森下/実はそんなことはなくて、落語などはとんでもなく奥深いジョーク芸で、世界に冠たる笑いと言えます。落語に出てくる笑いに比べたらアメリカやイギリスのジョークなんて、ほんの先っちょの笑いですよ。今、それがグローバル化などと言われてぐちゃぐちゃにされてしまったんです。
―落語の笑いには人間の情がありますよね。
森下/古典落語のゆるっときて、うれしくって、心に沁み込む人情の通った豊かなジョーク。私はこれからの日本は、江戸の終わりに外国人をびっくりさせたあの「ゆるっ」とした日本を取り戻すことを目標にしたら良いと思っています。日本人らしい笑いに満ちていて、みんなが笑っている社会。日本はもっとゆっ たりした社会でいいと思います。今、十分豊かなのですから、これ以上あまり考えずに、人が笑える社会になるよう仕組みを変えるべきだと思うのです。

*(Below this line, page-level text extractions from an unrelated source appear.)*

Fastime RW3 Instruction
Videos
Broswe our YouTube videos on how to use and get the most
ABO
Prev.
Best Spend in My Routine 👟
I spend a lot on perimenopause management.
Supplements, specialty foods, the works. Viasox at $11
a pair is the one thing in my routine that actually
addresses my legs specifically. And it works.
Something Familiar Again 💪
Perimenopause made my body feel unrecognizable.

―「幸福の指標」といった言葉が聞かれるようになってきましたが、あまり細かいことに拘らないほうが良いように思いますが。
森下/その通り。楽しく笑っていればいい。単純でわかりやすいですよ。「儲かりまっか?」から「おたくの会社、笑ってまっか?」が挨拶になる感じがいいじゃないですか。

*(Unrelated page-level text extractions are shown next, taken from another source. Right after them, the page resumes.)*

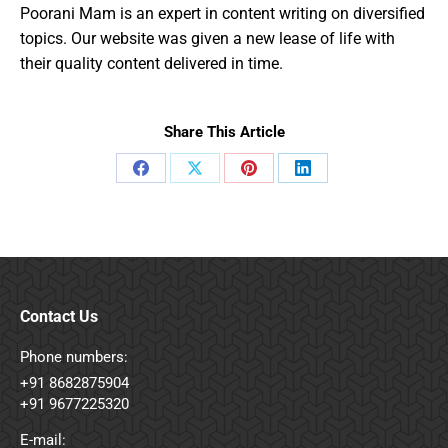
Poorani Mam is an expert in content writing on diversified
topics. Our website was given a new lease of life with
their quality content delivered in time.
Share This Article
Share
Share
Share
Share
on
on
on
on
Facebook
X
Pinterest
LinkedIn
Contact Us
Phone numbers:
+91 8682875904
+91 9677225320
E-mail:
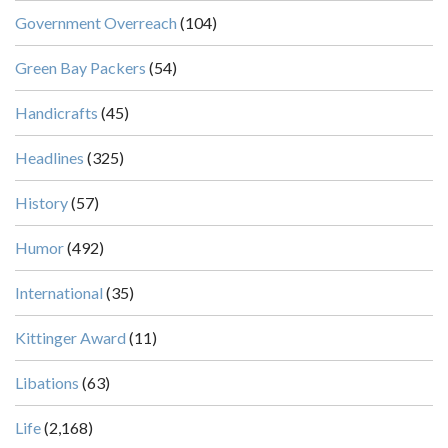
Government Overreach
(104)
Green Bay Packers
(54)
Handicrafts
(45)
Headlines
(325)
History
(57)
Humor
(492)
International
(35)
Kittinger Award
(11)
Libations
(63)
Life
(2,168)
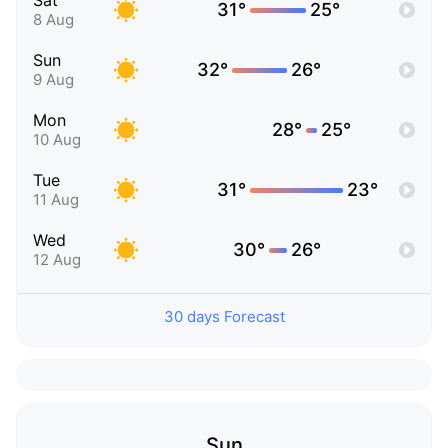
Sat
31°
25°
8 Aug
Sun
32°
26°
9 Aug
Mon
28°
25°
10 Aug
Tue
31°
23°
11 Aug
Wed
30°
26°
12 Aug
30 days Forecast
Sun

―なるほど!人情通う「ゆるっ」とした日本の笑いが、家庭、会社、学校、町の至るところから聞こえてくる。そんな社会にしていきたいですね。ところで、先生ご自身の今後の夢は?
森下/もちろん、楽しく笑っていることです。
―先生の周りの皆さんも、きっといつも笑っていらっしゃることでしょうね。
森下/まあ、これが苦笑だからややこしいんですよ(大笑)。
―いろんなことを相対化すると、あまりしかめっ面する必要もないかもしれませんね。お互い「許されて存在しあっている」と思えばいいのかなと。今年も笑いながら精進します!”新春初笑い”をいただき、ありがとうございました。